Operator: Good day, ladies and gentlemen. Thank you for standing by and welcome to the Jiayin Group's Third Quarter 2023 Earnings Conference Call. Currently, all participants are in listen-only mode. Later, we will conduct a question-and-answer session and instructions will follow at that time. As a reminder, we are recording today's call. If you have any objections, you may disconnect at this time. I will now turn the call over to Mr. Shawn Zhang from Jiayin Group's Investor Relations. Please go ahead.

Shawn Zhang: Hello, everyone. Thank you all for joining us on today's conference call to discuss Jiayin Group's financial results for the third quarter of 2023. We released our earnings results earlier today. The press release is available on the Company's website as well as from Newswire services. On the call with me today are Mr. Yan Dinggui, Chief Executive Officer; Mr. Fan Chunlin, Chief Financial Officer; and Ms. Xu Yifang, Chief Risk Officer. Before we continue, please note that today's discussion will contain forward-looking statements made under the Safe Harbor provisions of the US Private Securities Litigation Reform Act of 1995. Forward-looking statements involve inherent risks and uncertainties. As such, the Company's actual results may be materially different from the expectations expressed today.

A high-rise office building in the heart of the financial district, illustrating the company's presence in the world of finance.

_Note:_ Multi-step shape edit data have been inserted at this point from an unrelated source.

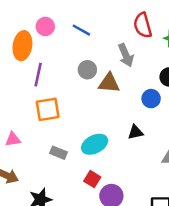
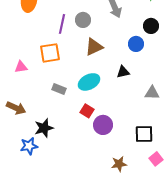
purple line: (38, 75) -> (62, 24), moved
brown triangle: (109, 83) -> (94, 47), moved, turned -30
pink triangle: (13, 139) -> (21, 67), moved

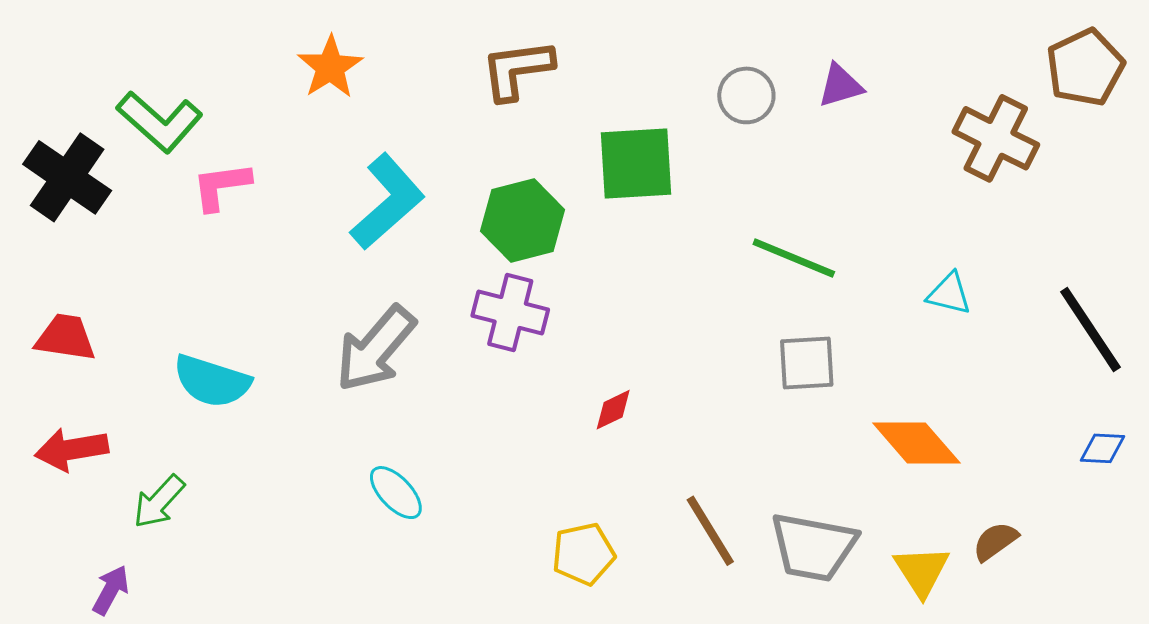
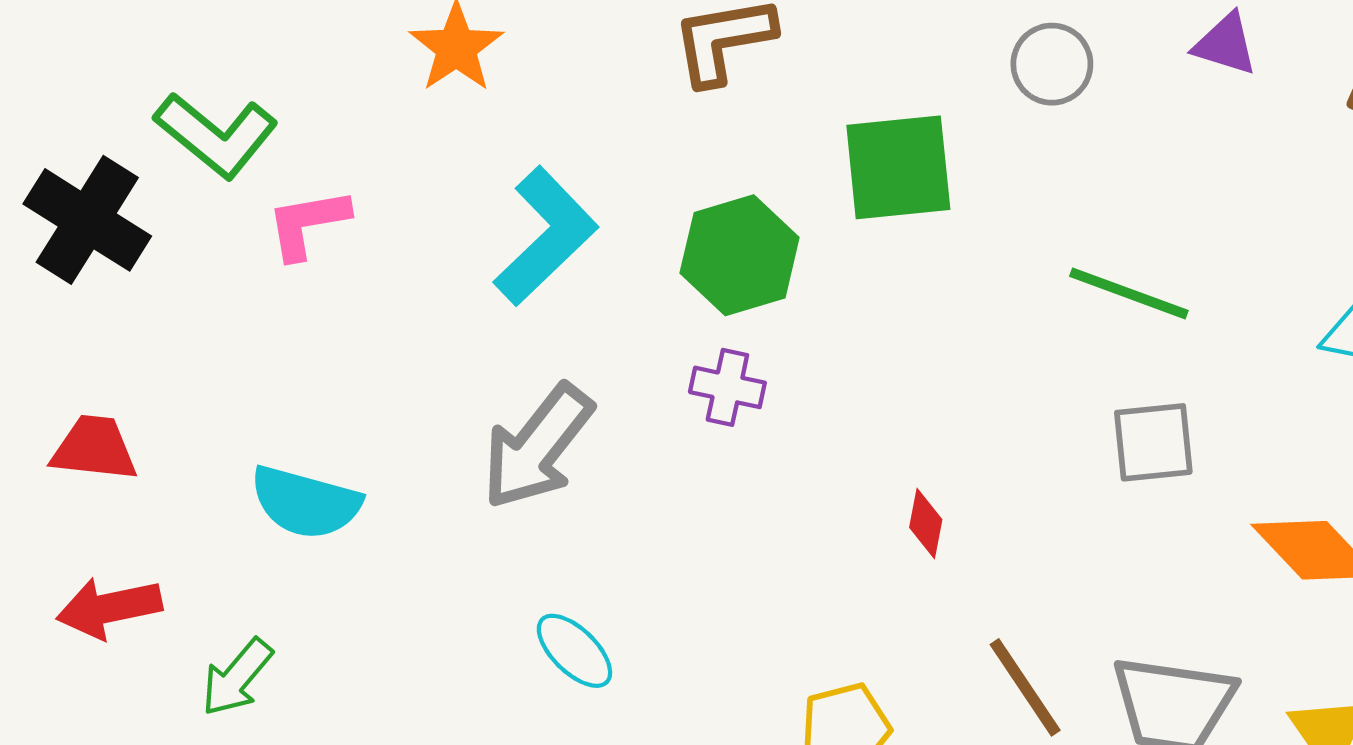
purple triangle: (840, 86) -> (1225, 44), moved, turned 36
purple cross: (510, 313) -> (727, 387), size x0.7
red diamond: (613, 410) -> (926, 524), moved, turned -51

Further information regarding these and other risks and uncertainties is included in the Company's public filings with the SEC. The Company does not assume any obligation to update any forward-looking statements, except as required under applicable law. Also, please note that unless otherwise stated, all figures mentioned during the conference call are in Chinese renminbi. With that let me now turn the call over to our CEO, Mr. Yan Dinggui. Mr. Yan will deliver his remarks in Chinese and I will follow up with the corresponding English translation. Please go ahead, Mr. Yan.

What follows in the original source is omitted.